:: Material for this task ::

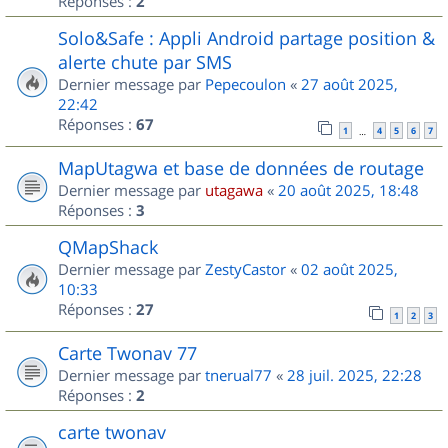
Réponses :
2
Solo&Safe : Appli Android partage position &
alerte chute par SMS
Dernier message par
Pepecoulon
«
27 août 2025,
22:42
Réponses :
67
1
4
5
6
7
…
MapUtagwa et base de données de routage
Dernier message par
utagawa
«
20 août 2025, 18:48
Réponses :
3
QMapShack
Dernier message par
ZestyCastor
«
02 août 2025,
10:33
Réponses :
27
1
2
3
Carte Twonav 77
Dernier message par
tnerual77
«
28 juil. 2025, 22:28
Réponses :
2
carte twonav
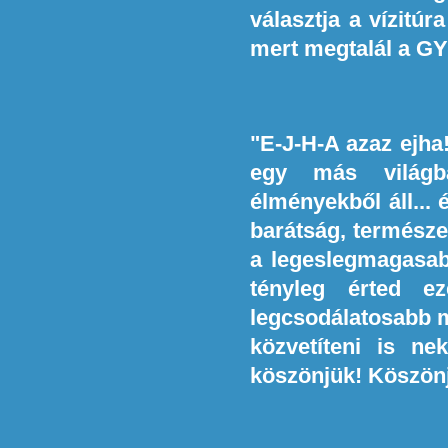
választja a vízitú
mert megtalál a G
"E-J-H-A azaz ejha!
egy más világba
élményekből áll...
barátság, természet
a legeslegmagasab
tényleg érted e
legcsodálatosabb m
közvetíteni is n
köszönjük! Köszönj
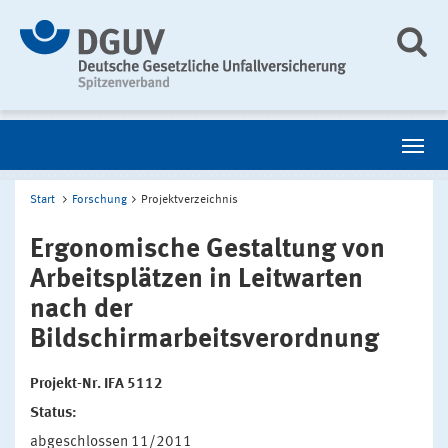
Start
Forschung
Projektverzeichnis
Ergonomische Gestaltung von
Arbeitsplätzen in Leitwarten
nach der
Bildschirmarbeitsverordnung
Projekt-Nr. IFA 5112
Status:
abgeschlossen 11/2011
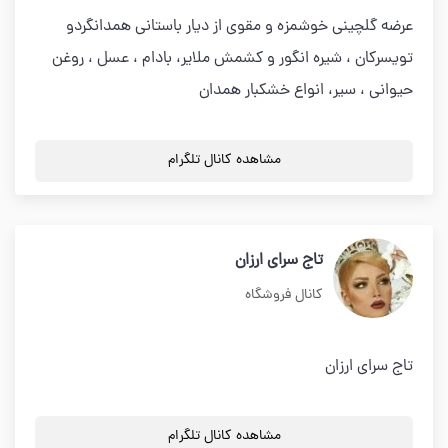
عرضه گلچینی خوشمزه و مقوی از دیار باستانی همدانگردو
تویسرکان ، شیره انگور و کشمش ملایر، بادام ، عسل ، روغن
حیوانی ، سیر، انواع خشکبار همدان
مشاهده کانال تلگرام
تاج سرای ارزان
کانال فروشگاه
تاج سرای ارزان
مشاهده کانال تلگرام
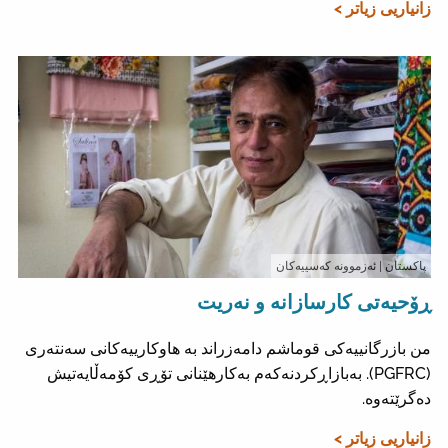
زانیاریی زیاتر >
پاکستان
| ئەزموونە کەسییەکان
ڕۆحیەتی کارسازانە و نەریت
من بازرگانییەکی قوماشم دامەزراند بە هاوکارییەکانی سەنتەری
(PGFRC). بەبازاڕکردنەکەم بەکارهێنانی تۆڕی کۆمەڵایەتیش
دەگرێتەوە.
زانیاریی زیاتر >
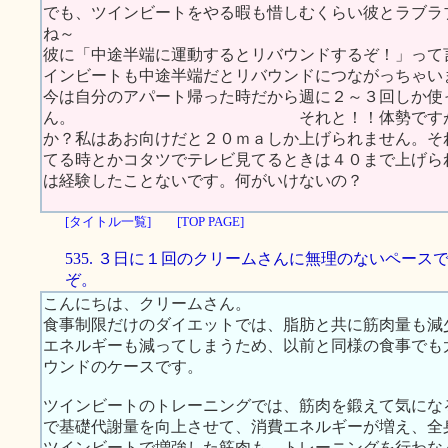
でも、ツインビートをやる暇も惜しむくらい彼とラブラ
ね～
彼に「中途半端に運動するとリバウンドするぞ！」って
インビートも中途半端だとリバウンドにつながっちゃい
今は自分のアパート帰った時だから週に２～３回しか使
ん。 それと！！体勢ですが、やっぱ
か？私はあお向けだと２０ｍａしか上げられません。そ
てる時とかコタツでテレビ見てるときは４０まで上
は経験したことないです。何がいけないの？
[タイトル一覧]
[TOP PAGE]
535. ３日に１回のクリームさんに無理のないペース
ぞ。
こんにちは、クリームさん。
食事制限だけのダイエットでは、脂肪と共に筋肉量も減
エネルギーも減ってしまうため、以前と同様の食事でも
ウンドのケースです。
ツインビートのトレーニングでは、筋肉を鍛えて気にな
で基礎代謝量を向上させて、消費エネルギーが増え、全
ツインビートで増強した筋肉も、トレーニングを行わな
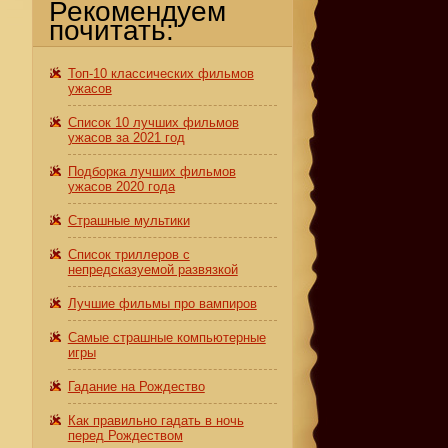
о
Рекомендуем
почитать:
Топ-10 классических фильмов
ужасов
Список 10 лучших фильмов
ужасов за 2021 год
Подборка лучших фильмов
ужасов 2020 года
Страшные мультики
Список триллеров с
непредсказуемой развязкой
Лучшие фильмы про вампиров
Самые страшные компьютерные
игры
Гадание на Рождество
Как правильно гадать в ночь
перед Рождеством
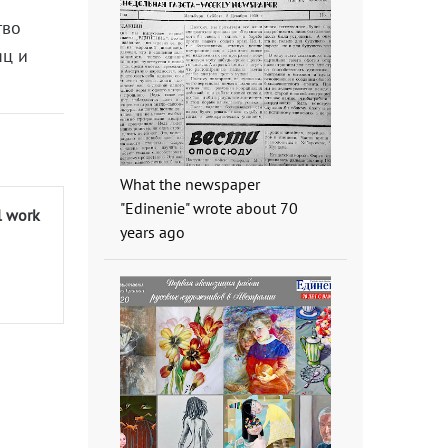
тво
яц и
What the newspaper
"Edinenie" wrote about 70
l work
years ago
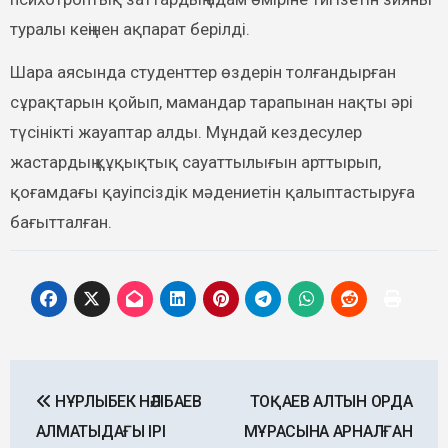
туралы кеңінен ақпарат берілді.
Шара аясында студенттер өздерін толғандырған
сұрақтарын қойып, мамандар тарапынан нақты әрі
түсінікті жауаптар алды. Мұндай кездесулер
жастардың құқықтық сауаттылығын арттырып,
қоғамдағы қауіпсіздік мәдениетін қалыптастыруға
бағытталған.
Post
НҰРЛЫБЕК НӘЛІБАЕВ
ТОҚАЕВ АЛТЫН ОРДА
navigation
АЛМАТЫДАҒЫ ІРІ
МҰРАСЫНА АРНАЛҒАН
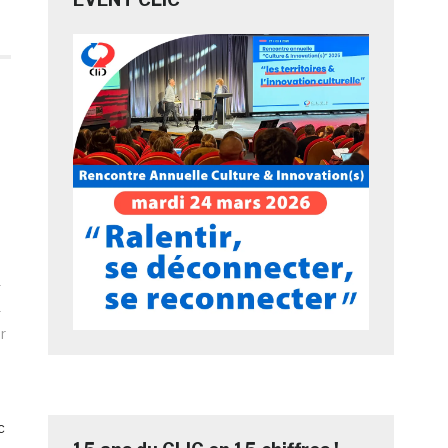
e
r
c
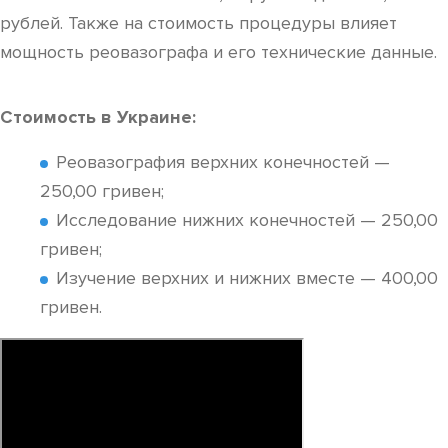
рублей. Также на стоимость процедуры влияет
мощность реовазографа и его технические данные.
Стоимость в Украине:
Реовазография верхних конечностей —
250,00 гривен;
Исследование нижних конечностей — 250,00
гривен;
Изучение верхних и нижних вместе — 400,00
гривен.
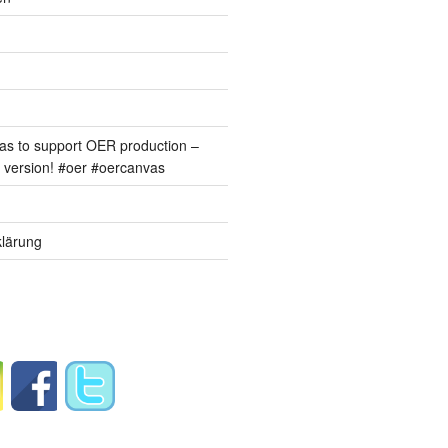
s to support OER production –
version! #oer #oercanvas
lärung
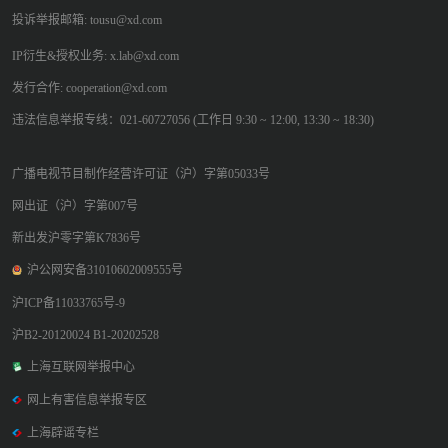
投诉举报邮箱: tousu@xd.com
IP衍生&授权业务: x.lab@xd.com
发行合作: cooperation@xd.com
违法信息举报专线：021-60727056 (工作日 9:30 ~ 12:00, 13:30 ~ 18:30)
广播电视节目制作经营许可证（沪）字第05033号
网出证（沪）字第007号
新出发沪零字第K7836号
沪公网安备31010602009555号
沪ICP备11033765号-9
沪B2-20120024 B1-20202528
上海互联网举报中心
网上有害信息举报专区
上海辟谣专栏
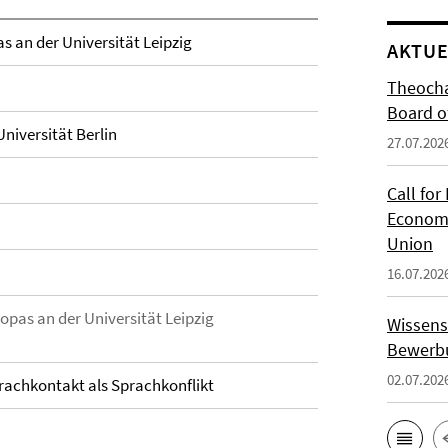
s an der Universität Leipzig
AKTUE
Theocha
Board of
Universität Berlin
27.07.202
Call for
Economi
Union
16.07.202
opas an der Universität Leipzig
Wissens
Bewerbu
02.07.202
prachkontakt als Sprachkonflikt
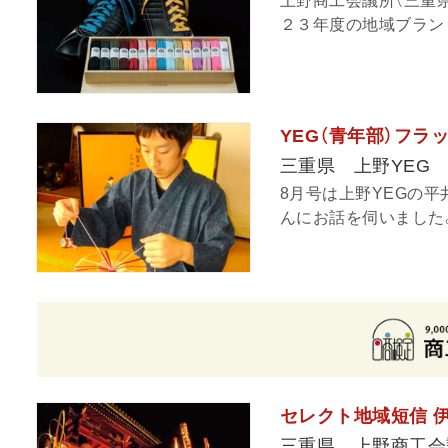
上野商工会議所（三重
２３年度の地域ブランド
YEG（青年部）フラッ
三重県 上野YEG
8月号は上野YEGの
んにお話を伺いました
セレクト地域短信 
三重県 上野商工会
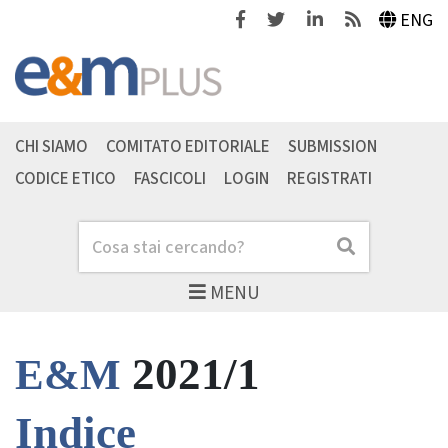
Facebook
Twitter
Linkedin
Feeds
ENG
CHI SIAMO
COMITATO EDITORIALE
SUBMISSION
CODICE ETICO
FASCICOLI
LOGIN
REGISTRATI
Cerca
Cerca
MENU
2021/1
E&M
Indice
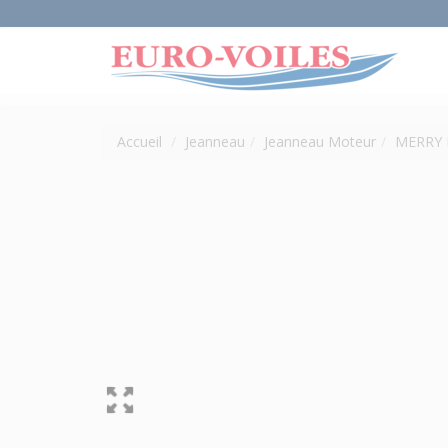
Accueil
Jeanneau
Jeanneau Moteur
MERRY F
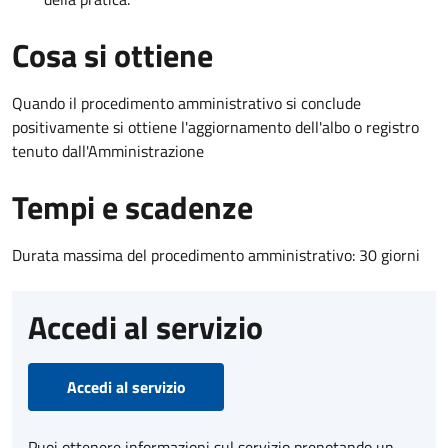
Cosa si ottiene
Quando il procedimento amministrativo si conclude
positivamente si ottiene l'aggiornamento dell'albo o registro
tenuto dall'Amministrazione
Tempi e scadenze
Durata massima del procedimento amministrativo: 30 giorni
Accedi al servizio
Accedi al servizio
Puoi ottenere informazioni sul servizio prenotando un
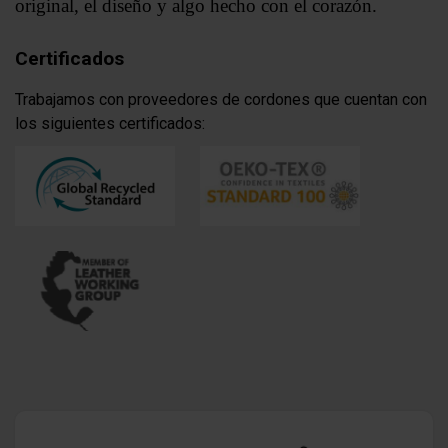
original, el diseño y algo hecho con el corazón.
Certificados
Trabajamos con proveedores de cordones que cuentan con
los siguientes certificados:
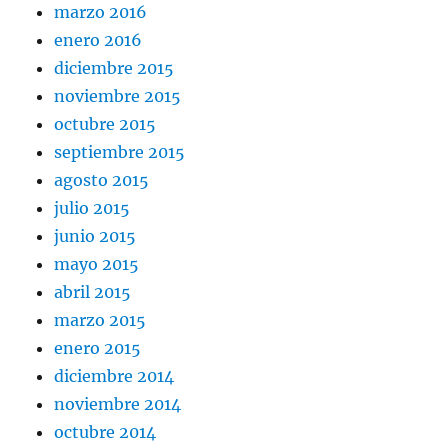
marzo 2016
enero 2016
diciembre 2015
noviembre 2015
octubre 2015
septiembre 2015
agosto 2015
julio 2015
junio 2015
mayo 2015
abril 2015
marzo 2015
enero 2015
diciembre 2014
noviembre 2014
octubre 2014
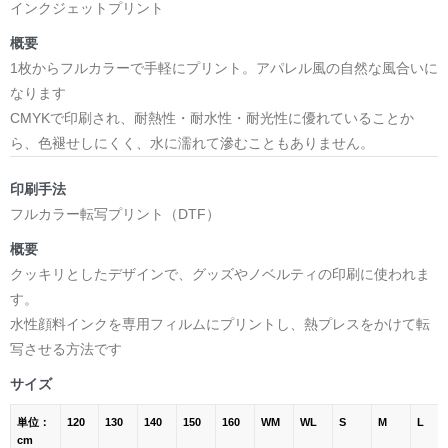
インクジェットプリント
概要
1枚からフルカラーで手軽にプリント。アパレル風の自然な風合いに
なります
CMYKで印刷され、耐熱性・耐水性・耐光性に優れていることか
ら、色褪せしにくく、水に濡れて滲むこともありません。
印刷手法
フルカラー転写プリント（DTF）
概要
クッキリとしたデザインで、グッズやノベルティの印刷に使われま
す。
水性顔料インクを専用フィルムにプリントし、熱プレスをかけて転
写させる方法です
サイズ
単位：
120
130
140
150
160
WM
WL
S
M
L
cm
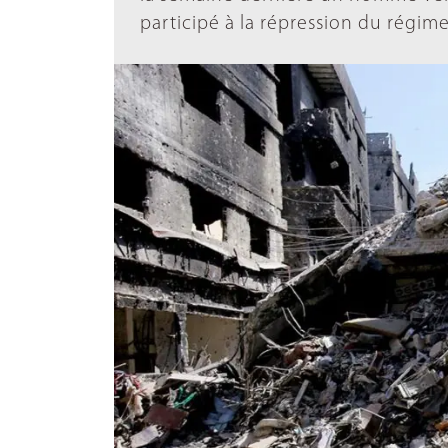
participé à la répression du régim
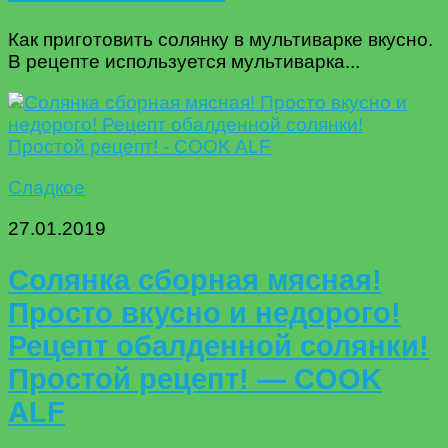
Как приготовить солянку в мультиварке вкусно.
В рецепте используется мультиварка...
Сладкое
27.01.2019
Солянка сборная мясная!
Просто вкусно и недорого!
Рецепт обалденной солянки!
Простой рецепт! — COOK
ALF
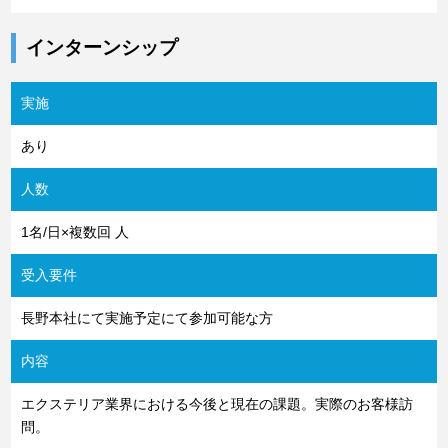
インターンシップ
実施
あり
人数
1名/日×複数回 人
受入要件
長野本社にて実施予定にて参加可能な方
内容
エクステリア業界における今後と現在の課題。実際のお客様訪
問。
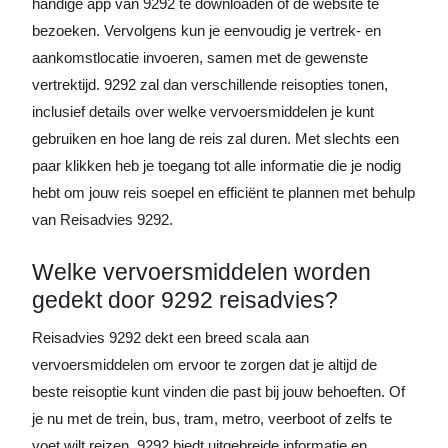
handige app van 9292 te downloaden of de website te
bezoeken. Vervolgens kun je eenvoudig je vertrek- en
aankomstlocatie invoeren, samen met de gewenste
vertrektijd. 9292 zal dan verschillende reisopties tonen,
inclusief details over welke vervoersmiddelen je kunt
gebruiken en hoe lang de reis zal duren. Met slechts een
paar klikken heb je toegang tot alle informatie die je nodig
hebt om jouw reis soepel en efficiënt te plannen met behulp
van Reisadvies 9292.
Welke vervoersmiddelen worden
gedekt door 9292 reisadvies?
Reisadvies 9292 dekt een breed scala aan
vervoersmiddelen om ervoor te zorgen dat je altijd de
beste reisoptie kunt vinden die past bij jouw behoeften. Of
je nu met de trein, bus, tram, metro, veerboot of zelfs te
voet wilt reizen, 9292 biedt uitgebreide informatie en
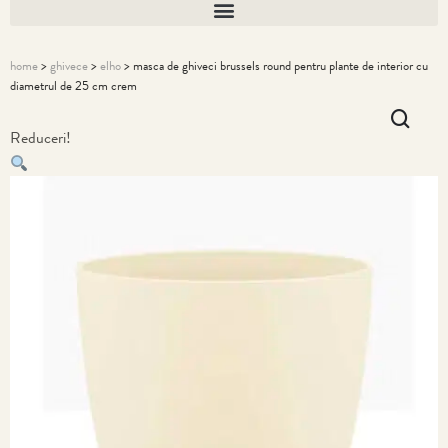
home
>
ghivece
>
elho
> masca de ghiveci brussels round pentru plante de interior cu
diametrul de 25 cm crem
Reduceri!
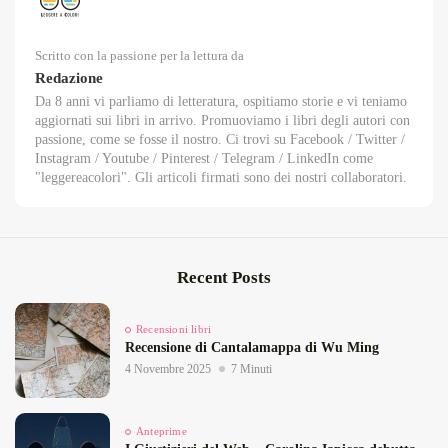
Scritto con la passione per la lettura da
Redazione
Da 8 anni vi parliamo di letteratura, ospitiamo storie e vi teniamo
aggiornati sui libri in arrivo. Promuoviamo i libri degli autori con
passione, come se fosse il nostro. Ci trovi su Facebook / Twitter /
Instagram / Youtube / Pinterest / Telegram / LinkedIn come
"leggereacolori". Gli articoli firmati sono dei nostri collaboratori.
Recent Posts
Recensioni libri
Recensione di Cantalamappa di Wu Ming
4 Novembre 2025
7 Minuti
Anteprime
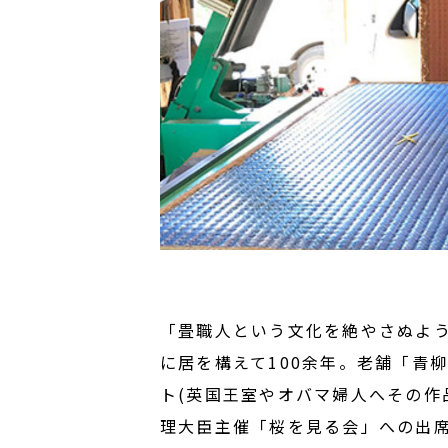
「畳職人という文化を絶やさぬよ
に居を構えて100余年。老舗「青
ト(英国王室やオバマ婦人へその作
理大臣主催「桜を見る会」への出席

:::

Problem requirements:
Search term "libri": return each line of the data that contains it.

Problem solution:
aggiornati sui libri in arrivo. Promuoviamo i libri degli autori con
Recensioni libri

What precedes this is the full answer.